Items from a dataset:
*** Begin section ***

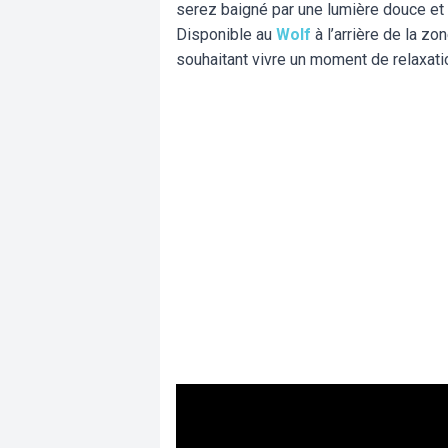
serez baigné par une lumière douce et 
Disponible au
Wolf
à l’arrière de la z
souhaitant vivre un moment de relaxati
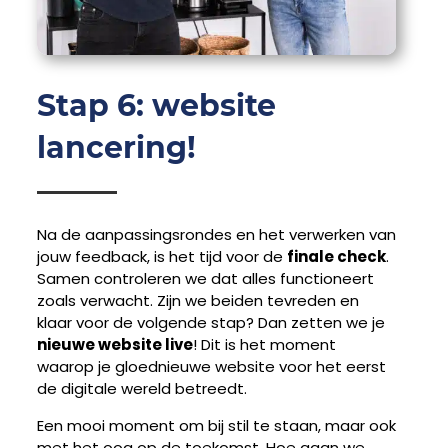
Stap 6: website
lancering!
Na de aanpassingsrondes en het verwerken van
jouw feedback, is het tijd voor de
finale check
.
Samen controleren we dat alles functioneert
zoals verwacht. Zijn we beiden tevreden en
klaar voor de volgende stap? Dan zetten we je
nieuwe website live
! Dit is het moment
waarop je gloednieuwe website voor het eerst
de digitale wereld betreedt.
Een mooi moment om bij stil te staan, maar ook
met het oog op de toekomst. Hoe gaan we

*** End section ***

== Task objective ==
Your answer should consist only of the number of lines in the entries above that include "moment".

== Response to this exercise ==
3